Wish Jay B
Division of Nephrology, IU Health University Hospital, Indiana University School of Medicine, Indianapolis, Indiana, USA.
Kidney Int Rep. 2021 Jun 9;6(10):2540-2553. doi: 10.1016/j.ekir.2021.05.028. eCollection 2021 Oct.
Anemia is common in patients with chronic kidney disease. Treatment with erythropoiesis-stimulating agents has decreased transfusion rates, but has not been consistently shown to improve cardiovascular outcomes or quality of life. Moreover, treatment to hemoglobin levels normal for the general population (13-14 g/dL) has resulted in increased cardiovascular morbidity and mortality versus lower hemoglobin targets, and some patients with chronic kidney disease do not reach these lower hemoglobin targets despite escalating doses of erythropoiesis-stimulating agents.
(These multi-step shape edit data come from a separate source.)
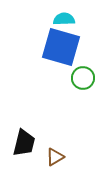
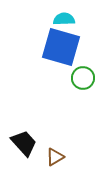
black trapezoid: rotated 56 degrees counterclockwise
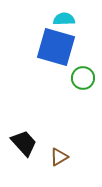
blue square: moved 5 px left
brown triangle: moved 4 px right
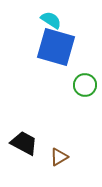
cyan semicircle: moved 13 px left, 1 px down; rotated 35 degrees clockwise
green circle: moved 2 px right, 7 px down
black trapezoid: rotated 20 degrees counterclockwise
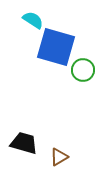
cyan semicircle: moved 18 px left
green circle: moved 2 px left, 15 px up
black trapezoid: rotated 12 degrees counterclockwise
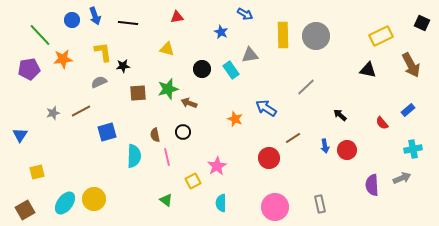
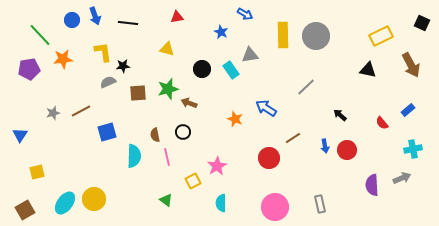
gray semicircle at (99, 82): moved 9 px right
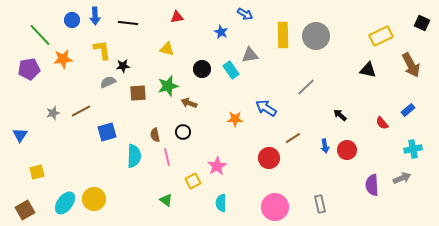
blue arrow at (95, 16): rotated 18 degrees clockwise
yellow L-shape at (103, 52): moved 1 px left, 2 px up
green star at (168, 89): moved 3 px up
orange star at (235, 119): rotated 21 degrees counterclockwise
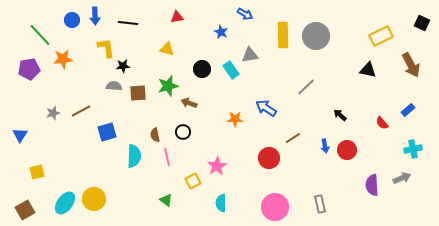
yellow L-shape at (102, 50): moved 4 px right, 2 px up
gray semicircle at (108, 82): moved 6 px right, 4 px down; rotated 28 degrees clockwise
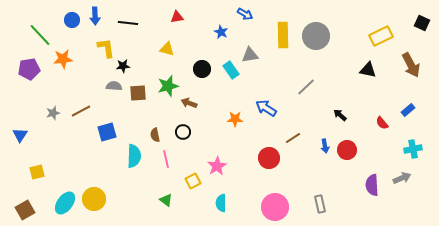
pink line at (167, 157): moved 1 px left, 2 px down
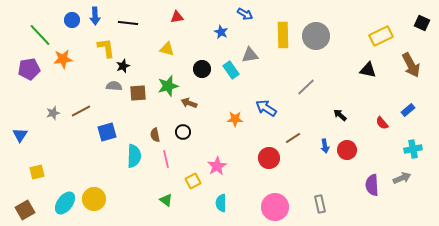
black star at (123, 66): rotated 16 degrees counterclockwise
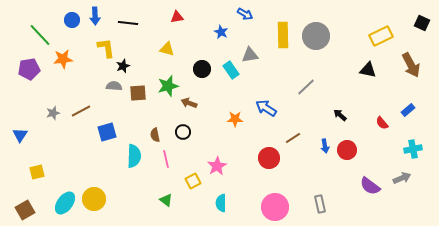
purple semicircle at (372, 185): moved 2 px left, 1 px down; rotated 50 degrees counterclockwise
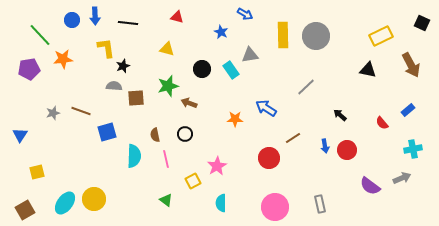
red triangle at (177, 17): rotated 24 degrees clockwise
brown square at (138, 93): moved 2 px left, 5 px down
brown line at (81, 111): rotated 48 degrees clockwise
black circle at (183, 132): moved 2 px right, 2 px down
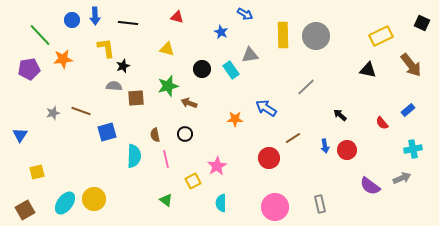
brown arrow at (411, 65): rotated 10 degrees counterclockwise
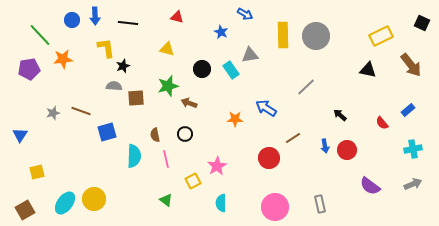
gray arrow at (402, 178): moved 11 px right, 6 px down
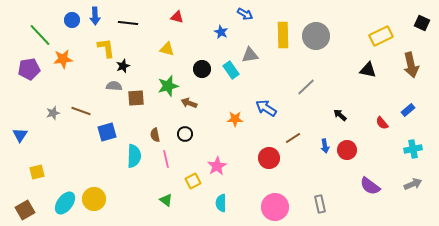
brown arrow at (411, 65): rotated 25 degrees clockwise
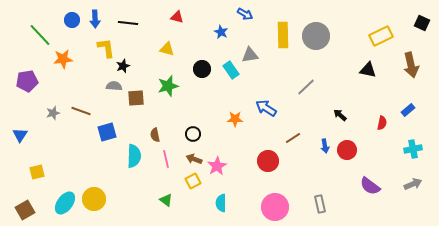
blue arrow at (95, 16): moved 3 px down
purple pentagon at (29, 69): moved 2 px left, 12 px down
brown arrow at (189, 103): moved 5 px right, 56 px down
red semicircle at (382, 123): rotated 128 degrees counterclockwise
black circle at (185, 134): moved 8 px right
red circle at (269, 158): moved 1 px left, 3 px down
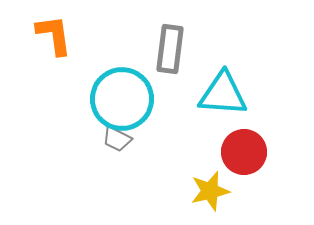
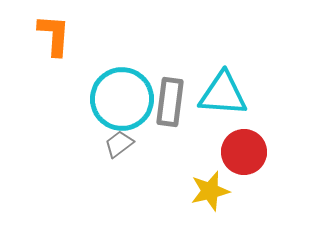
orange L-shape: rotated 12 degrees clockwise
gray rectangle: moved 53 px down
gray trapezoid: moved 2 px right, 5 px down; rotated 116 degrees clockwise
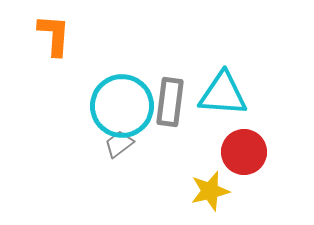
cyan circle: moved 7 px down
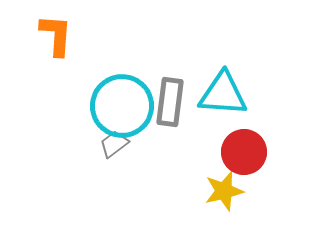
orange L-shape: moved 2 px right
gray trapezoid: moved 5 px left
yellow star: moved 14 px right
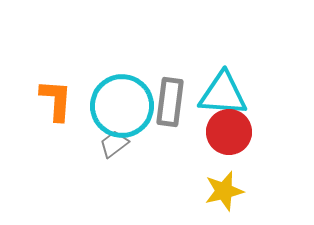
orange L-shape: moved 65 px down
red circle: moved 15 px left, 20 px up
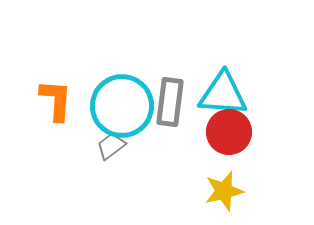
gray trapezoid: moved 3 px left, 2 px down
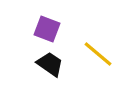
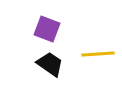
yellow line: rotated 44 degrees counterclockwise
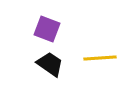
yellow line: moved 2 px right, 4 px down
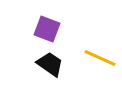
yellow line: rotated 28 degrees clockwise
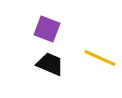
black trapezoid: rotated 12 degrees counterclockwise
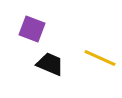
purple square: moved 15 px left
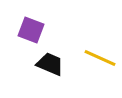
purple square: moved 1 px left, 1 px down
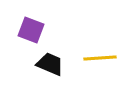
yellow line: rotated 28 degrees counterclockwise
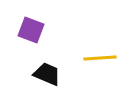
black trapezoid: moved 3 px left, 10 px down
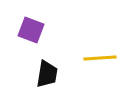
black trapezoid: rotated 76 degrees clockwise
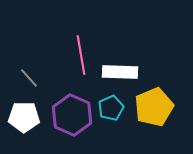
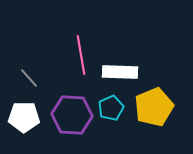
purple hexagon: rotated 21 degrees counterclockwise
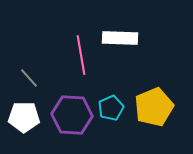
white rectangle: moved 34 px up
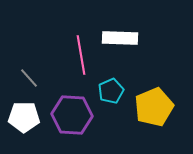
cyan pentagon: moved 17 px up
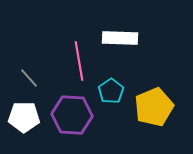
pink line: moved 2 px left, 6 px down
cyan pentagon: rotated 10 degrees counterclockwise
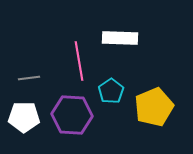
gray line: rotated 55 degrees counterclockwise
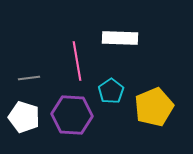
pink line: moved 2 px left
white pentagon: rotated 16 degrees clockwise
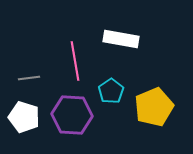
white rectangle: moved 1 px right, 1 px down; rotated 8 degrees clockwise
pink line: moved 2 px left
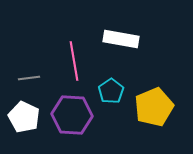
pink line: moved 1 px left
white pentagon: rotated 8 degrees clockwise
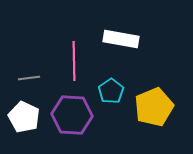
pink line: rotated 9 degrees clockwise
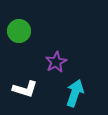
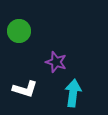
purple star: rotated 25 degrees counterclockwise
cyan arrow: moved 2 px left; rotated 12 degrees counterclockwise
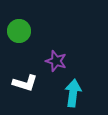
purple star: moved 1 px up
white L-shape: moved 6 px up
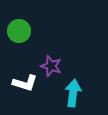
purple star: moved 5 px left, 5 px down
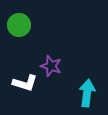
green circle: moved 6 px up
cyan arrow: moved 14 px right
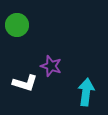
green circle: moved 2 px left
cyan arrow: moved 1 px left, 1 px up
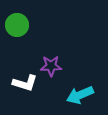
purple star: rotated 20 degrees counterclockwise
cyan arrow: moved 6 px left, 3 px down; rotated 120 degrees counterclockwise
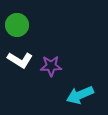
white L-shape: moved 5 px left, 23 px up; rotated 15 degrees clockwise
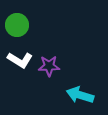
purple star: moved 2 px left
cyan arrow: rotated 40 degrees clockwise
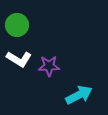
white L-shape: moved 1 px left, 1 px up
cyan arrow: moved 1 px left; rotated 136 degrees clockwise
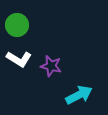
purple star: moved 2 px right; rotated 15 degrees clockwise
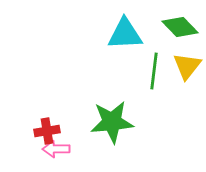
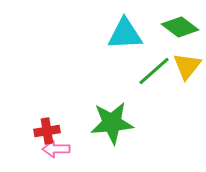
green diamond: rotated 9 degrees counterclockwise
green line: rotated 42 degrees clockwise
green star: moved 1 px down
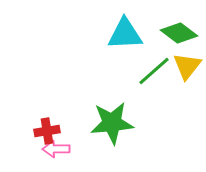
green diamond: moved 1 px left, 6 px down
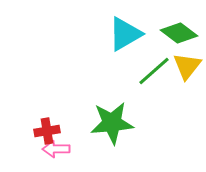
cyan triangle: rotated 27 degrees counterclockwise
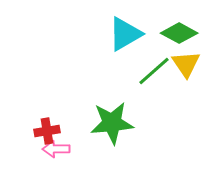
green diamond: rotated 9 degrees counterclockwise
yellow triangle: moved 1 px left, 2 px up; rotated 12 degrees counterclockwise
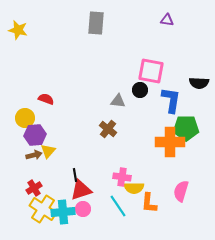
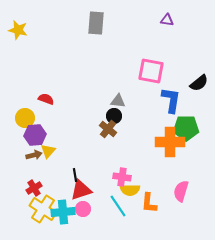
black semicircle: rotated 42 degrees counterclockwise
black circle: moved 26 px left, 26 px down
yellow semicircle: moved 4 px left, 2 px down
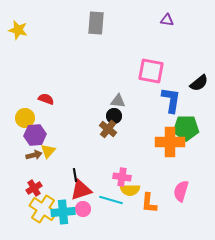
cyan line: moved 7 px left, 6 px up; rotated 40 degrees counterclockwise
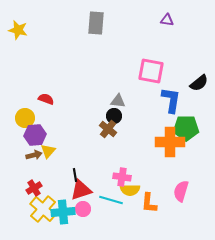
yellow cross: rotated 8 degrees clockwise
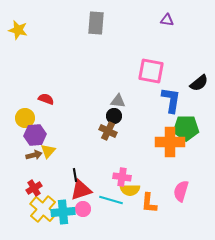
brown cross: moved 2 px down; rotated 12 degrees counterclockwise
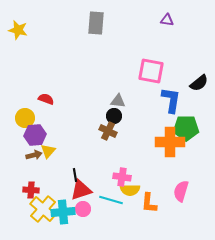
red cross: moved 3 px left, 2 px down; rotated 35 degrees clockwise
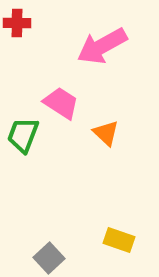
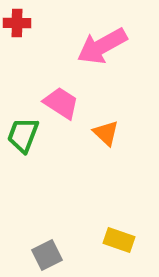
gray square: moved 2 px left, 3 px up; rotated 16 degrees clockwise
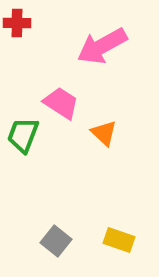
orange triangle: moved 2 px left
gray square: moved 9 px right, 14 px up; rotated 24 degrees counterclockwise
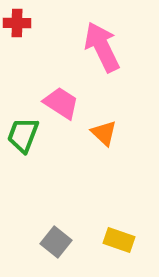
pink arrow: moved 1 px down; rotated 93 degrees clockwise
gray square: moved 1 px down
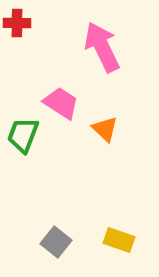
orange triangle: moved 1 px right, 4 px up
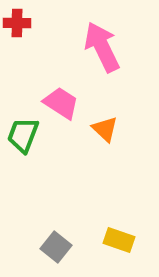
gray square: moved 5 px down
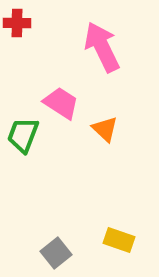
gray square: moved 6 px down; rotated 12 degrees clockwise
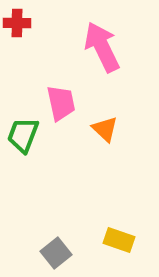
pink trapezoid: rotated 45 degrees clockwise
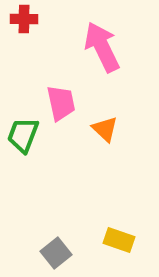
red cross: moved 7 px right, 4 px up
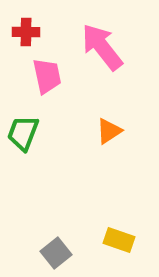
red cross: moved 2 px right, 13 px down
pink arrow: rotated 12 degrees counterclockwise
pink trapezoid: moved 14 px left, 27 px up
orange triangle: moved 4 px right, 2 px down; rotated 44 degrees clockwise
green trapezoid: moved 2 px up
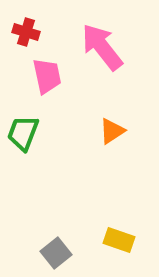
red cross: rotated 16 degrees clockwise
orange triangle: moved 3 px right
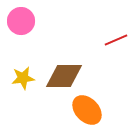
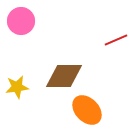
yellow star: moved 6 px left, 9 px down
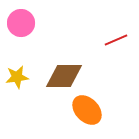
pink circle: moved 2 px down
yellow star: moved 10 px up
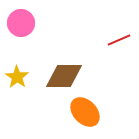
red line: moved 3 px right
yellow star: rotated 30 degrees counterclockwise
orange ellipse: moved 2 px left, 2 px down
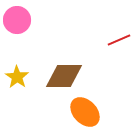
pink circle: moved 4 px left, 3 px up
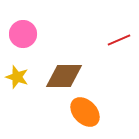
pink circle: moved 6 px right, 14 px down
yellow star: rotated 15 degrees counterclockwise
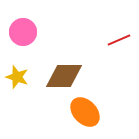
pink circle: moved 2 px up
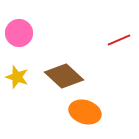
pink circle: moved 4 px left, 1 px down
brown diamond: rotated 42 degrees clockwise
orange ellipse: rotated 28 degrees counterclockwise
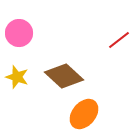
red line: rotated 15 degrees counterclockwise
orange ellipse: moved 1 px left, 2 px down; rotated 68 degrees counterclockwise
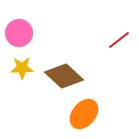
yellow star: moved 5 px right, 9 px up; rotated 20 degrees counterclockwise
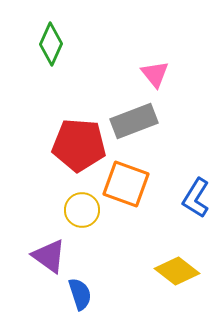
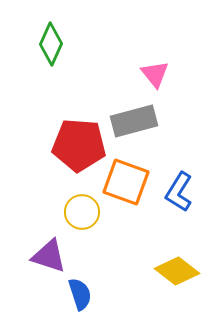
gray rectangle: rotated 6 degrees clockwise
orange square: moved 2 px up
blue L-shape: moved 17 px left, 6 px up
yellow circle: moved 2 px down
purple triangle: rotated 18 degrees counterclockwise
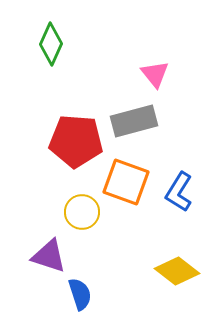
red pentagon: moved 3 px left, 4 px up
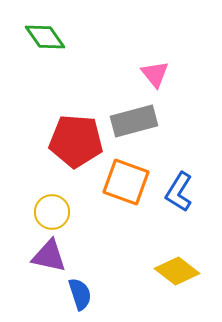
green diamond: moved 6 px left, 7 px up; rotated 60 degrees counterclockwise
yellow circle: moved 30 px left
purple triangle: rotated 6 degrees counterclockwise
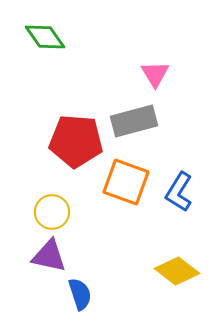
pink triangle: rotated 8 degrees clockwise
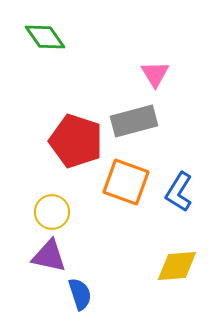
red pentagon: rotated 14 degrees clockwise
yellow diamond: moved 5 px up; rotated 42 degrees counterclockwise
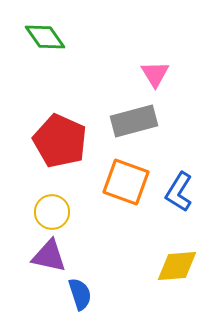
red pentagon: moved 16 px left; rotated 6 degrees clockwise
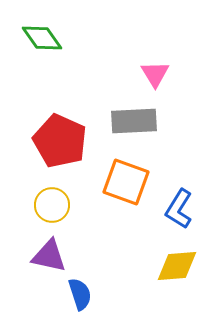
green diamond: moved 3 px left, 1 px down
gray rectangle: rotated 12 degrees clockwise
blue L-shape: moved 17 px down
yellow circle: moved 7 px up
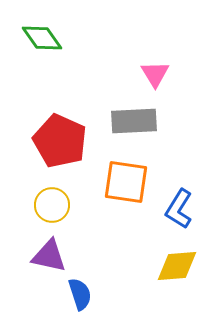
orange square: rotated 12 degrees counterclockwise
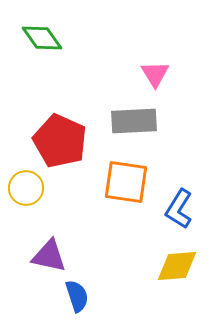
yellow circle: moved 26 px left, 17 px up
blue semicircle: moved 3 px left, 2 px down
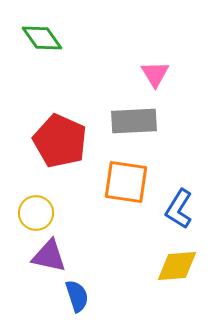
yellow circle: moved 10 px right, 25 px down
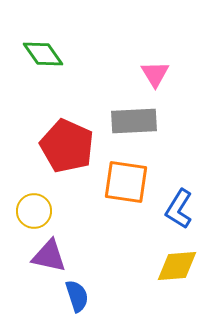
green diamond: moved 1 px right, 16 px down
red pentagon: moved 7 px right, 5 px down
yellow circle: moved 2 px left, 2 px up
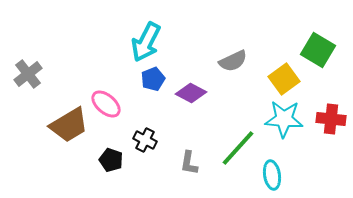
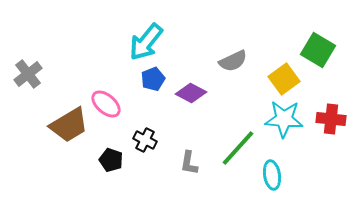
cyan arrow: rotated 12 degrees clockwise
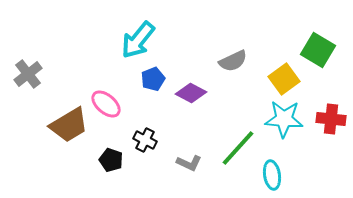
cyan arrow: moved 8 px left, 2 px up
gray L-shape: rotated 75 degrees counterclockwise
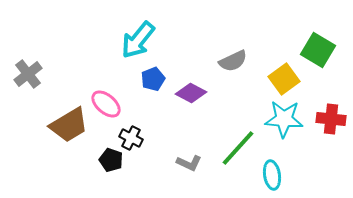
black cross: moved 14 px left, 2 px up
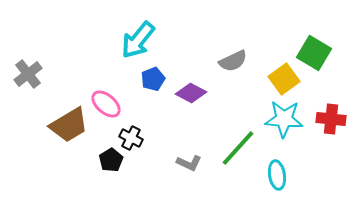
green square: moved 4 px left, 3 px down
black pentagon: rotated 20 degrees clockwise
cyan ellipse: moved 5 px right
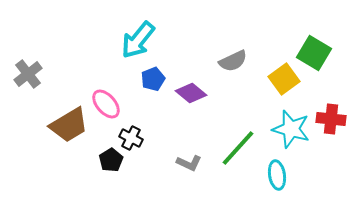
purple diamond: rotated 12 degrees clockwise
pink ellipse: rotated 8 degrees clockwise
cyan star: moved 7 px right, 10 px down; rotated 12 degrees clockwise
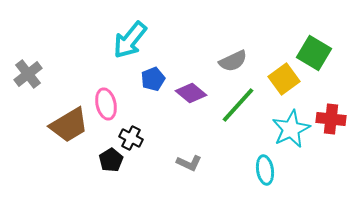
cyan arrow: moved 8 px left
pink ellipse: rotated 28 degrees clockwise
cyan star: rotated 30 degrees clockwise
green line: moved 43 px up
cyan ellipse: moved 12 px left, 5 px up
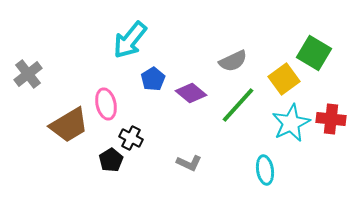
blue pentagon: rotated 10 degrees counterclockwise
cyan star: moved 6 px up
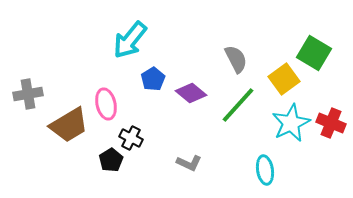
gray semicircle: moved 3 px right, 2 px up; rotated 92 degrees counterclockwise
gray cross: moved 20 px down; rotated 28 degrees clockwise
red cross: moved 4 px down; rotated 16 degrees clockwise
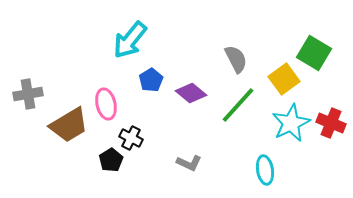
blue pentagon: moved 2 px left, 1 px down
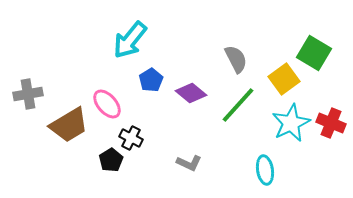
pink ellipse: moved 1 px right; rotated 28 degrees counterclockwise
The pathophysiology of anemia in patients with chronic kidney disease has been informed by the discovery of hypoxia-inducible factor and hepcidin pathways. Recent innovations in anemia treatment leverage knowledge of these pathways to effectively raise hemoglobin levels independent of erythropoiesis-stimulating agent administration. Several agents that stabilize hypoxia-inducible factor are undergoing or have completed phase 3 clinical trials. These agents appear to have equal efficacy as erythropoiesis-stimulating agents in raising hemoglobin levels and have not been associated with major safety signals to date. Because of the potential for off-target effects from non-anemia-related gene transcription by hypoxia-inducible factor stabilization, longer-term follow-up studies and registries will be needed to ensure safety. Agents that modulate hepcidin have undergone early clinical trials with mixed results regarding safety and efficacy in increasing hemoglobin levels. Sodium-glucose cotransporter 2 inhibitors, which also decrease hepcidin levels, have been associated with increased hemoglobin levels among patients with chronic kidney disease in clinical trials exploring proteinuria and kidney disease progression.
贫血在慢性肾脏病患者中很常见。使用促红细胞生成素治疗可降低输血率,但一直未显示能改善心血管结局或生活质量。此外,将血红蛋白水平提升至一般人群正常水平(13 - 14 g/dL)与较低血红蛋白目标相比,已导致心血管发病率和死亡率增加,并且一些慢性肾脏病患者尽管促红细胞生成素剂量不断增加,仍未达到这些较低的血红蛋白目标。慢性肾脏病患者贫血的病理生理学已因缺氧诱导因子和铁调素途径的发现而得到阐释。贫血治疗的最新创新利用了这些途径的知识,以在不依赖促红细胞生成素给药的情况下有效提高血红蛋白水平。几种稳定缺氧诱导因子的药物正在进行或已完成3期临床试验。这些药物在提高血红蛋白水平方面似乎与促红细胞生成素具有同等疗效,并且迄今为止尚未发现重大安全信号。由于缺氧诱导因子稳定可能导致与非贫血相关基因转录的脱靶效应,因此需要进行长期随访研究和登记以确保安全性。调节铁调素的药物已进行了早期临床试验,在提高血红蛋白水平方面的安全性和疗效结果不一。钠 - 葡萄糖协同转运蛋白2抑制剂也可降低铁调素水平,在探索蛋白尿和肾脏疾病进展的临床试验中,已发现其与慢性肾脏病患者血红蛋白水平升高有关。